## Supplied records
==============================
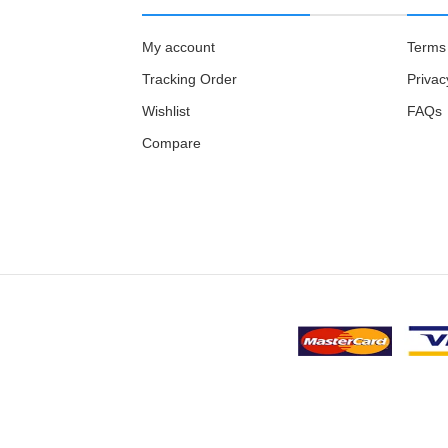
My account
Terms 
Tracking Order
Privac
Wishlist
FAQs
Compare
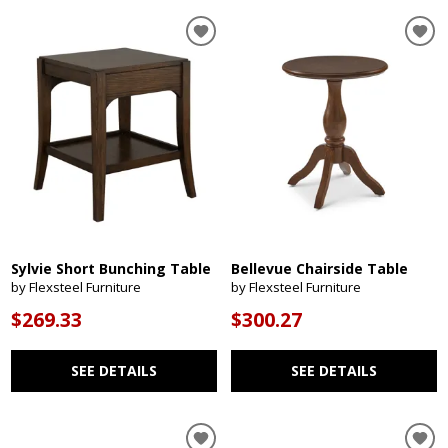
Sylvie Short Bunching Table
Bellevue Chairside Table
by Flexsteel Furniture
by Flexsteel Furniture
$269.33
$300.27
SEE DETAILS
SEE DETAILS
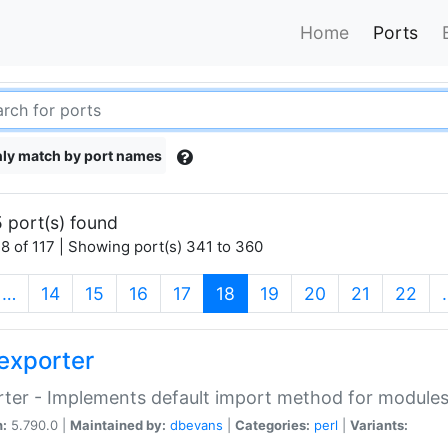
Home
Ports
ly match by port names
 port(s) found
8 of 117 | Showing port(s) 341 to 360
(current)
…
14
15
16
17
18
19
20
21
22
exporter
ter - Implements default import method for module
n:
5.790.0 |
Maintained by:
dbevans
|
Categories:
perl
|
Variants:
==============================
## What the task asks
Output all lines above precisely. Pictures are to be left out.

## Result of this exercise
My account
Terms 
Tracking Order
Privac
Wishlist
FAQs
Compare
Sylvie Short Bunching Table
Bellevue Chairside Table
by Flexsteel Furniture
by Flexsteel Furniture
$269.33
$300.27
SEE DETAILS
SEE DETAILS
Home
Ports
ly match by port names
 port(s) found
8 of 117 | Showing port(s) 341 to 360
(current)
…
14
15
16
17
18
19
20
21
22
exporter
ter - Implements default import method for module
n:
5.790.0 |
Maintained by:
dbevans
|
Categories:
perl
|
Variants:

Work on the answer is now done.